Johnnie To is ever the genre-shifting shapechanger. You can’t get a hold on him; just when you think you’ve got a firm grasp on his style, he jinks around, unhooks your hold and throws you back to the mat. I mean that in a good way.
Throw Down sees To partially back in the quirky territory of previous Milkway Image productions like The Odd One Dies and Too Many Ways To Be Number One, but in a more good-hearted way. Strange characters come and go in the night, singing karaoke, playing videogames, ripping off triads and waking up with hangovers… but overlaid into this setting is a near-classical martial arts story of facing personal demons and winning the ultimate match, except that the rings are on building tops, or abandoned lots, or neon-lit alleys.
The credits dedication to Akira Kurosawa is a late clue on To’s intent. Much of the film plays out visually. Where dialogue is present, it is often opaque, but the character’s actions express their personality in ways that dialogue need not explain. There are many standout sequences, particularly those involving aspiring popstar Mona; chasing money, chasing fame, or just chasing a red balloon, all dreamily scored with a trademark Milkyway soundtrack.
Louis Koo as Sze-to, Cherrie Ying as Mona and Aaron Kwok as Tony make an appealing triumvirate, both as characters and as actors. Each is following a dream of some kind (although Sze-to is trying to drink and gamble his way out of his), and each needs the others to inspire them to fulfil it. Tony Leung Ka Fai shines as Kong, the ultimate fighter, or end-of-level boss more like it; with economical moves and total attitude, he owns the screen in his brief appearances.
Enough of this arty filmy chat: for a film which is all about judo, how are the fights? Not too shabby. Some of it is shot close in with frequent cutting, but there’s enough full body throwing to work up a sweat over. Fighters are flung overhead on a regular basis, sometimes one-on-one, sometimes en masse (in slo-mo). There’s one-armed judo, blindfold judo, and almost but not quite drunken judo. Watching Kwok and Koo squirm around on the mat grasping at each other is about as close as the film gets to a love scene.
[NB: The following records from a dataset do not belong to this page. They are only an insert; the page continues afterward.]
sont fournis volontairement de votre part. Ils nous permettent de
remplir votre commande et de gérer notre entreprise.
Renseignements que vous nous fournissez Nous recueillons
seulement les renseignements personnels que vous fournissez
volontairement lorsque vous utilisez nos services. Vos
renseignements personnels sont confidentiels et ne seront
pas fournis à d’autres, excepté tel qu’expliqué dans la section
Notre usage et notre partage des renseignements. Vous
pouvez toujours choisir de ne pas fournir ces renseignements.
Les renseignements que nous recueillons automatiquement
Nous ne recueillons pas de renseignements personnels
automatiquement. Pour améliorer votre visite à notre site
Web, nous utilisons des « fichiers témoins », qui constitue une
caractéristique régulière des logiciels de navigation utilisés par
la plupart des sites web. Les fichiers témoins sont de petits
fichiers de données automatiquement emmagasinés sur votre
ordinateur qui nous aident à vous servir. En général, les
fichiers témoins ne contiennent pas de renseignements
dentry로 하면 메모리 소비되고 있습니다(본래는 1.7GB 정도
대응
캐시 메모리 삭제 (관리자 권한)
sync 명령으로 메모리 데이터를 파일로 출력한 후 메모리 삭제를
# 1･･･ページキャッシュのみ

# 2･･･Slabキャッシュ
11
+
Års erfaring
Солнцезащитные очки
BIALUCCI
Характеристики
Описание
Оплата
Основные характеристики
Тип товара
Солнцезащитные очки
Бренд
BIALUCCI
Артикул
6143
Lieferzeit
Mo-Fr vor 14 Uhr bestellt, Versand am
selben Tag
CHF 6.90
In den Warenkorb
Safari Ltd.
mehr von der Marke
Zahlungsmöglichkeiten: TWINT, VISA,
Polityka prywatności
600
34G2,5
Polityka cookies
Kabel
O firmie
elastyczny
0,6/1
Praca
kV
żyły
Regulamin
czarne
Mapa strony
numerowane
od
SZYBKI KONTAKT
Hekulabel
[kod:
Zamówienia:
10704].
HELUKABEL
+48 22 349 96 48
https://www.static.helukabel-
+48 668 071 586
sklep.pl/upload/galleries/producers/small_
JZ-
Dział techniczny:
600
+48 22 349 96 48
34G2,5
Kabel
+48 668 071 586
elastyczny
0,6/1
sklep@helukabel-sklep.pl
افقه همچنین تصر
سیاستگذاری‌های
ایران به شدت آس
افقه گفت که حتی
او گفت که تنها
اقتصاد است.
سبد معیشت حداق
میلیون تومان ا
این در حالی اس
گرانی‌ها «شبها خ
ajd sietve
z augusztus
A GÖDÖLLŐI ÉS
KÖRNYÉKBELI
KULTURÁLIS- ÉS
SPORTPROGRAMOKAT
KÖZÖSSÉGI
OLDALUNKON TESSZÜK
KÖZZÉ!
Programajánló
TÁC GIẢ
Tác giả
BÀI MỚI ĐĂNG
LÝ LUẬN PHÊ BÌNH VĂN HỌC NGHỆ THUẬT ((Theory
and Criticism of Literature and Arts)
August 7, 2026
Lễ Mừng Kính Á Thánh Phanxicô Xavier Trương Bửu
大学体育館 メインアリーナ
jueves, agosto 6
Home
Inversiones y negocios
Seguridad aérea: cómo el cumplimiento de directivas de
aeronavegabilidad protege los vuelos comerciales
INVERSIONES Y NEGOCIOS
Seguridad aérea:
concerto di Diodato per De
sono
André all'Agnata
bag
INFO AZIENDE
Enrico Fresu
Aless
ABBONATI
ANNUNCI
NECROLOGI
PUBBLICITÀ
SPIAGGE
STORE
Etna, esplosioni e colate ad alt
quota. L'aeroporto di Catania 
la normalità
Which is inherently the film’s problem. It’s so busy trying to trip and slip and dazzle and flip the audience, the characters and situations so outlandish, that it knocks you down and leaves you winded but never quite knocks you out. But that’s okay, you can get right back up again; the tone and flow make this is a film to be watched and enjoyed many times over, at least until it’s closing time at the all-night judo karaoke.